I want to be able to predict the weight of a woman given her height. For this example, I want to predict the weight of a woman that is 67 inches tall.
pred67<-coef(mymod)%*%c(1,67)
pred67
## [,1]
## [1,] 143.6333
obs67<-women[10,2]
obs67
## [1] 142
The predicted weight of a 67 inch tall woman is about 143.63 pounds, whereas the observed weight from the sample is 142 pounds. The difference between the observed weight and the predicted weight is called the residual, which is:
res67<-obs67-pred67
res67
## [,1]
## [1,] -1.633333
We can calculate the residual at each data point to see how much each predicted value is different from the observed value. We do this because we want to make sure that the assumption that the residuals follow a normal distribution is accurate. To show this, I created a histogram of the residuals.
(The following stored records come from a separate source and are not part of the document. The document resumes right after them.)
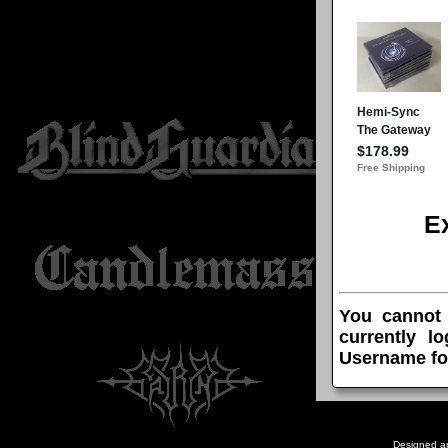
E
You cannot
currently l
Username fo
Designed a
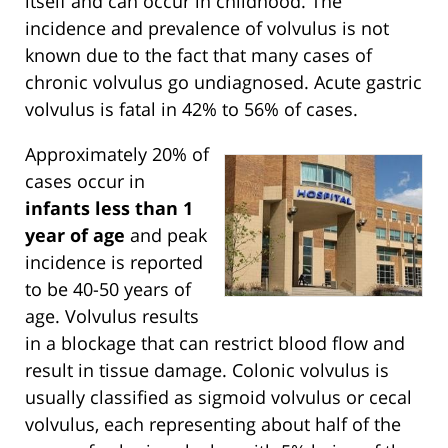
itself and can occur in childhood. The
incidence and prevalence of volvulus is not
known due to the fact that many cases of
chronic volvulus go undiagnosed. Acute gastric
volvulus is fatal in 42% to 56% of cases.
Approximately 20% of
cases occur in
infants less than 1
year of age
and peak
incidence is reported
to be 40-50 years of
age. Volvulus results
in a blockage that can restrict blood flow and
result in tissue damage. Colonic volvulus is
usually classified as sigmoid volvulus or cecal
volvulus, each representing about half of the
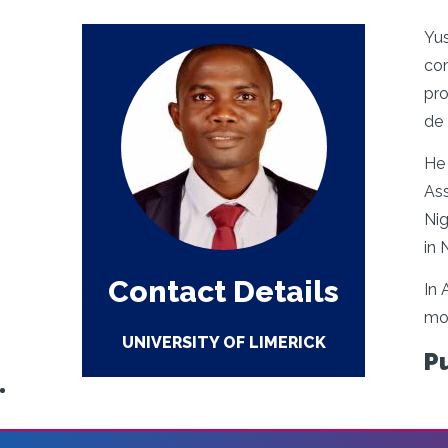
Yus
com
pro
de 
He 
Ass
Nig
in 
Contact Details
In 
mod
UNIVERSITY OF LIMERICK
P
myresid <- mymod$residuals
hist(myresid,main="Residuals of Women's Weights")
It can be more difficult to check for a normal distribution in the form of a histogram. To make the process a bit easier, we can plot the quantiles of the residuals against the quantiles of a normal distribution (straight line). If the data points from the residuals follow this straight line, then the assumption is correct.
qqnorm(myresid)
qqline(myresid)
The points at the extremes seem to be substantially far off the normal line, so it cannot be assumed that the residuals follow a normal distribution.
Another assumption that is made in linear regression is homoscedasticity, or equal variances. To check this, I plot the residuals against the height, and compared it to to the line y=0. We are looking at the vertical spread to see if there is any obvious signs of heteroscedasticity.
plot(mymod$residuals~height)
abline(0,0)
The data points create a curve, which indicates that the variance is inconsistent, or the data shows heteroscedasticity.
In order to find the mean square error of the data, we can take a look at the summary of the model we created
summary(mymod)
##
## Call:
## lm(formula = weight ~ height)
##
## Residuals:
## Min 1Q Median 3Q Max
## -1.7333 -1.1333 -0.3833 0.7417 3.1167
##
## Coefficients:
## Estimate Std. Error t value Pr(>|t|)
## (Intercept) -87.51667 5.93694 -14.74 1.71e-09 ***
## height 3.45000 0.09114 37.85 1.09e-14 ***
## ---
## Signif. codes: 0 '***' 0.001 '**' 0.01 '*' 0.05 '.' 0.1 ' ' 1
##
## Residual standard error: 1.525 on 13 degrees of freedom
## Multiple R-squared: 0.991, Adjusted R-squared: 0.9903
## F-statistic: 1433 on 1 and 13 DF, p-value: 1.091e-14
The resulting MSE is 1.525 with 13 degrees of freedom (which comes from 15 datapoints and 2 beta terms).